The Almighty Sometimes could so very easily have become just another issues-based drama: however, Feaver’s razor-sharp script and director Katy Rudd ensure that this is anything but. Constantly you change your allegiances throughout as to who is right and who is wrong, slowly realising that it isn’t as black-and-white as that – like life, things are far more complicated. The production raises some interesting points on the diagnosis and treatment of child mental health issues: whilst not offering an answer, it certainly offers up a great deal to debate on the subject.
The dialogue is packed full of stinging barbs and some genuinely funny throwaway lines that will leave you in one instance laughing-out-loud, and then uncomfortably squirming in your seat the next. It serves the production well, although towards the end I did feel some of the comedy-lines were shoe-horned in a little.

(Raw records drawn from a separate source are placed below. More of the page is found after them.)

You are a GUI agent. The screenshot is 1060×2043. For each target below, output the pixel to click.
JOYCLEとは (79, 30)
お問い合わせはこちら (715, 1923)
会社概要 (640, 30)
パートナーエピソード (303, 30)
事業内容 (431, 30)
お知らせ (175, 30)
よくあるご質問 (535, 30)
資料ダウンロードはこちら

The cast are on fine form, Holden is a tour-de-force as the troubled Anna, who can invoke sympathy and antipathy within the blink of an eye. Hemondhalgh is fantastic as Renee, who brings warmth, humour and a great deal of compassion to the role. They are supported by two fine actors in Noble and Duncan Brewster: Noble is perfectly cast as the loving, caring boyfriend, troubled by his own family problems: whilst Duncan-Brewster is equally as good, as the caring psychiatrist hamstrung by professional boundaries.
The open space of the Royal Exchange comes into its own as it works beautifully in conjunction with Lucy Carter’s lighting and Giles Thomas sound design: one moment we are the kitchen table, next we are at the beach as we as transported into Anna’s imagination. One sequence involving the lighting rig acting as a makeshift prison to Anna is certainly a hard-hitting provocative image.
This is a fascinating, thought-provoking piece of theatre, packed full humour and heartbreak: It has a great deal to say about the pitfalls and perils of unconditional love and how sometimes, despite our best intentions, we aren’t always right.